_YOUR OBJECTIVE:_
Please repeat the entries exactly as they appear and omit any images.

_PROVIDED DATA:_
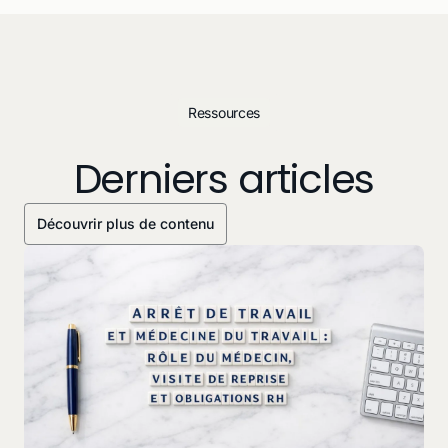
Ressources
Derniers articles
Découvrir plus de contenu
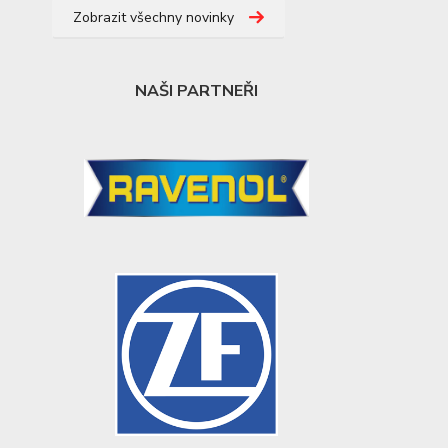
Zobrazit všechny novinky
NAŠI PARTNEŘI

_YOUR RESPONSE:_
Ressources
Derniers articles
Découvrir plus de contenu
Zobrazit všechny novinky
NAŠI PARTNEŘI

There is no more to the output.